Here is an example of Brazil fighting inflation June 8, 2011:
Policymakers voted unanimously to raise the so-called Selic rate to 12.25 percent from 12 percent, a move all 21 economists in a Reuters survey expected.
In a statement that was nearly identical to that of its April rate hike, the bank said it had weighed risks to inflation and the still uncertain signs as to what extent Brazil's economic boom is slowing.
The bank said that, as a result, it believed that the "most adequate strategy" to bring inflation back down to the center of its target range next year was tight monetary policy "for a sufficiently prolonged period."

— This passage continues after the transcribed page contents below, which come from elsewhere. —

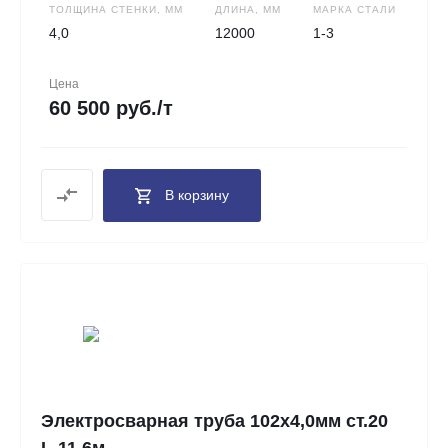
ТОЛЩИНА СТЕНКИ, ММ
ДЛИНА, ММ
МАРКА СТАЛИ
4,0
12000
1-3
Цена
60 500 руб./т
В корзину
Электросварная труба 102х4,0мм ст.20
L-11.6м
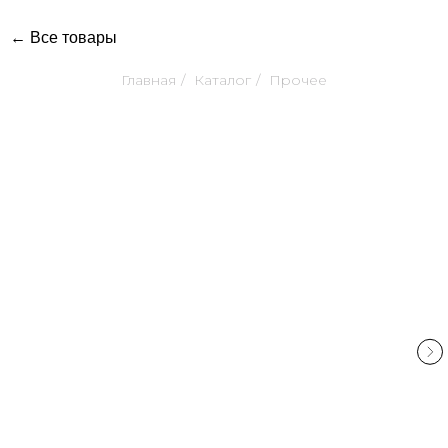
← Все товары
Главная
/
Каталог
/
Прочее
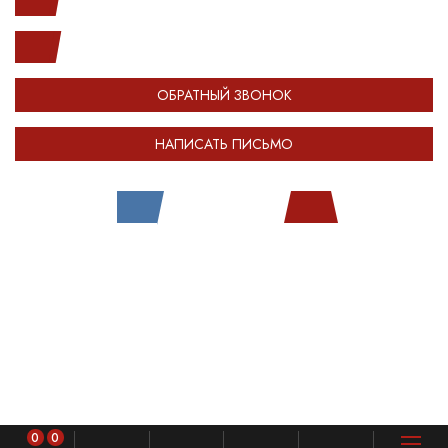
(812) 987-33-03
info@open-car.ru
ОБРАТНЫЙ ЗВОНОК
НАПИСАТЬ ПИСЬМО
Все права защищены.
Сделано в
Module-Web
Обращаем ваше внимание на то, что сайт OPENCAR.RU носит исключительно
информационный (ознакомительный) характер и ни при каких условиях не
является публичной офертой, определяемой положениями Статьи 437
Гражданского кодекса Российской Федерации. Оставляя любые персональные
данные на сайте OPENCAR, вы автоматически соглашаетесь с
политикой
конфиденциальности
.
0
0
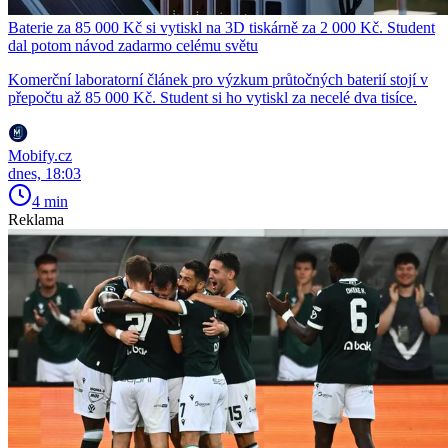
Baterie za 85 000 Kč si vytiskl na 3D tiskárně za 2 000 Kč. Student
dal potom návod zadarmo celému světu
Komerční laboratorní článek pro výzkum průtočných baterií stojí v
přepočtu až 85 000 Kč. Student si ho vytiskl za necelé dva tisíce.
Mobify.cz
dnes, 18:03
4 min
Reklama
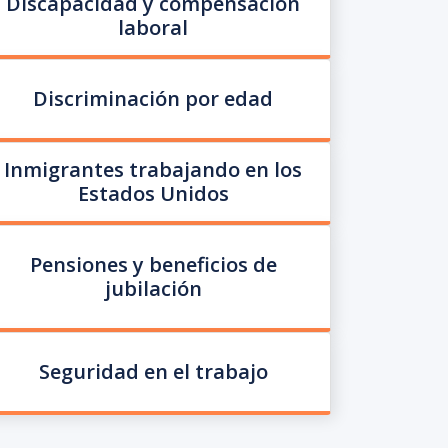
Discapacidad y compensacion
laboral
Discriminación por edad
Inmigrantes trabajando en los
Estados Unidos
Pensiones y beneficios de
jubilación
Seguridad en el trabajo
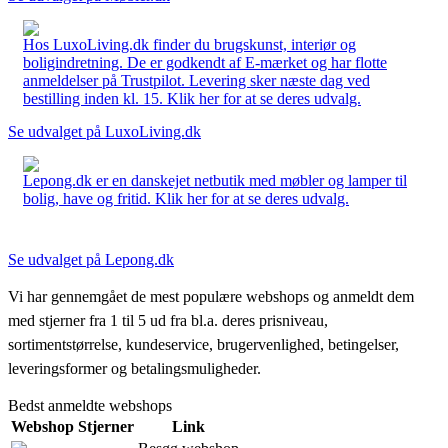
Hos LuxoLiving.dk finder du brugskunst, interiør og
boligindretning. De er godkendt af E-mærket og har flotte
anmeldelser på Trustpilot. Levering sker næste dag ved
bestilling inden kl. 15. Klik her for at se deres udvalg.
Se udvalget på LuxoLiving.dk
Lepong.dk er en danskejet netbutik med møbler og lamper til
bolig, have og fritid. Klik her for at se deres udvalg.
Se udvalget på Lepong.dk
Vi har gennemgået de mest populære webshops og anmeldt dem
med stjerner fra 1 til 5 ud fra bl.a. deres prisniveau,
sortimentstørrelse, kundeservice, brugervenlighed, betingelser,
leveringsformer og betalingsmuligheder.
Bedst anmeldte webshops
Webshop
Stjerner
Link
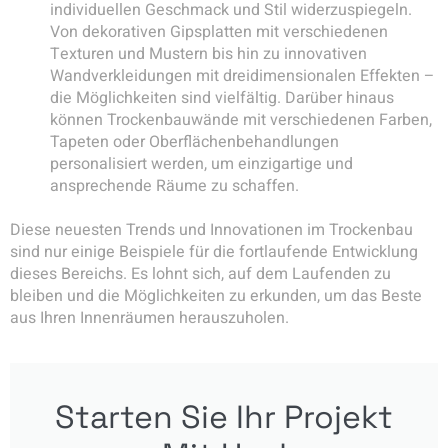
individuellen Geschmack und Stil widerzuspiegeln.
Von dekorativen Gipsplatten mit verschiedenen
Texturen und Mustern bis hin zu innovativen
Wandverkleidungen mit dreidimensionalen Effekten –
die Möglichkeiten sind vielfältig. Darüber hinaus
können Trockenbauwände mit verschiedenen Farben,
Tapeten oder Oberflächenbehandlungen
personalisiert werden, um einzigartige und
ansprechende Räume zu schaffen.
Diese neuesten Trends und Innovationen im Trockenbau
sind nur einige Beispiele für die fortlaufende Entwicklung
dieses Bereichs. Es lohnt sich, auf dem Laufenden zu
bleiben und die Möglichkeiten zu erkunden, um das Beste
aus Ihren Innenräumen herauszuholen.
Starten Sie Ihr Projekt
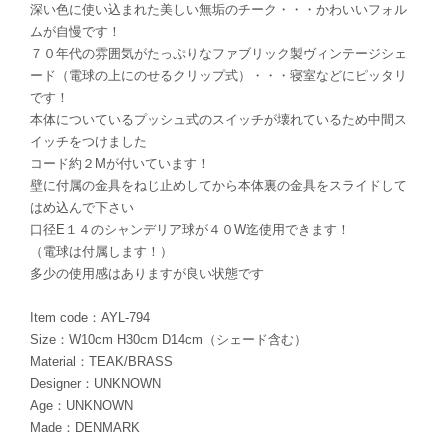
深い色に使い込まれた美しい無垢のチーク・・・かわいいフォル
ムが自慢です！
７０年代の雰囲気がたっぷりなファブリック製ヴィンテージシェ
ード（電球の上にのせるクリップ式）・・・寝室などにピッタリ
です！
本体についているプッシュ式のスイッチが壊れているため中間ス
イッチをつけました
コード約２Mが付いています！
壁に付属の金具をねじ止めしてから本体裏の金具をスライドして
はめ込んで下さい
口径E１４のシャンデリア球が４０W迄使用できます！
（電球は付属します！）
多少の使用感はありますが良い状態です
Item code：AYL-794
Size：W10cm H30cm D14cm（シェード含む）
Material：TEAK/BRASS
Designer：UNKNOWN
Age：UNKNOWN
Made：DENMARK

Keeping that phrase "makes it understood that the central bank is really going after the inflation target, at least in 2012, and that we can expect another rate hike in July," said Clodoir Vieira, the chief economist at the Souza Barros brokerage.

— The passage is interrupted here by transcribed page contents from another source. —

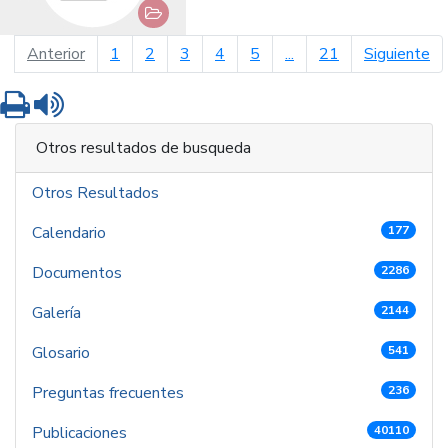
página anterior
pá
Anterior
1
2
3
4
5
...
21
Siguiente
Imprimir
Leer contenido
Otros resultados de busqueda
Otros Resultados
Calendario
177
Documentos
2286
Galería
2144
Glosario
541
Preguntas frecuentes
236
Publicaciones
40110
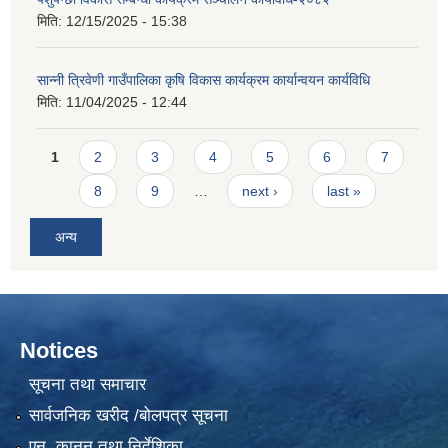
मिति:
12/15/2025 - 15:38
सान्नी त्रिवेणी गाउँपालिका कृषि विकास कार्यक्रम कार्यान्वयन कार्यविधि
मिति:
11/04/2025 - 12:44
Pages
1
2
3
4
5
6
7
8
9
…
next ›
last »
अन्य
Notices
सूचना तथा समाचार
सार्वजनिक खरीद /बोलपत्र सूचना
एन, कानुन तथा निर्देशिका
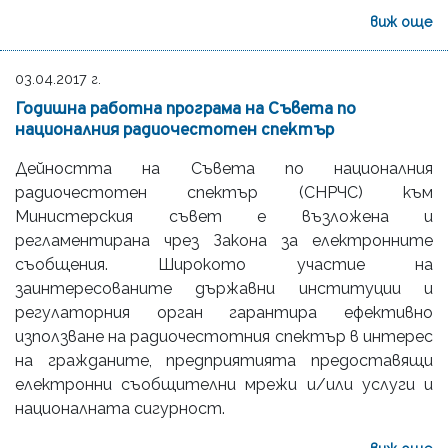
виж още
03.04.2017 г.
Годишна работна програма на Съвета по
националния радиочестотен спектър
Дейността на Съвета по националния
радиочестотен спектър (СНРЧС) към
Министерския съвет е възложена и
регламентирана чрез Закона за електронните
съобщения. Широкото участие на
заинтересованите държавни институции и
регулаторния орган гарантира ефективно
използване на радиочестотния спектър в интерес
на гражданите, предприятията предоставящи
електронни съобщителни мрежи и/или услуги и
националната сигурност.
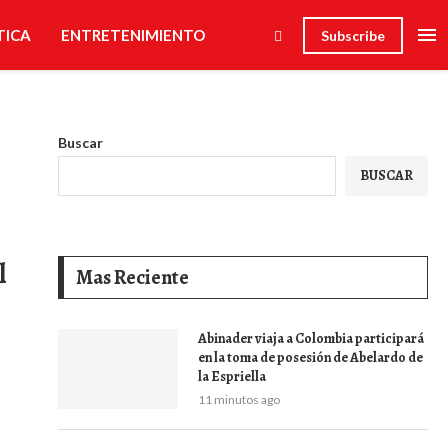
TICA
ENTRETENIMIENTO
Subscribe
Buscar
BUSCAR
l
Mas Reciente
Abinader viaja a Colombia participará
en la toma de posesión de Abelardo de
la Espriella
11 minutos ago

While monthly inflation is slowing after a surge on higher commodity prices and strong demand, 12-month inflation remains above the upper limit of the government's target, reaching 6.55 percent in May.

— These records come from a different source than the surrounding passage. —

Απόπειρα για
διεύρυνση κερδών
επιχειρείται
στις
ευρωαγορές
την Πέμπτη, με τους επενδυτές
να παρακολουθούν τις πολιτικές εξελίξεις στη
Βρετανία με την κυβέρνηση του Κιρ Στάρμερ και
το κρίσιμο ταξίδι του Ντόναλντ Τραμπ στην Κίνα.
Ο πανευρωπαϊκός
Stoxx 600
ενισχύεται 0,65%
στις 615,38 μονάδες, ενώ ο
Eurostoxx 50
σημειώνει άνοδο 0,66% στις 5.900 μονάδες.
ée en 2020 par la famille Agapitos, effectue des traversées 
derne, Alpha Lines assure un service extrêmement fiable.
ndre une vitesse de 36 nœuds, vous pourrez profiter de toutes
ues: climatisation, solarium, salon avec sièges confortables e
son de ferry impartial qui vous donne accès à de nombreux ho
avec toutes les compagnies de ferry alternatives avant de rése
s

Central Bank President Alexandre Tombini has said the bank's policymakers are committed to ending the year with inflation as close as possible to the government target of 4.5 percent, plus or minus two percentage points.
Strong inflation puts Brazil among a group of powerhouse emerging markets, such as China and India, that are raising interest rates to try to control the price pressures that come with brisk growth.
In contrast, many developed markets, including the United States, find themselves trying to boost anemic growth by keeping interest rates ultra-low.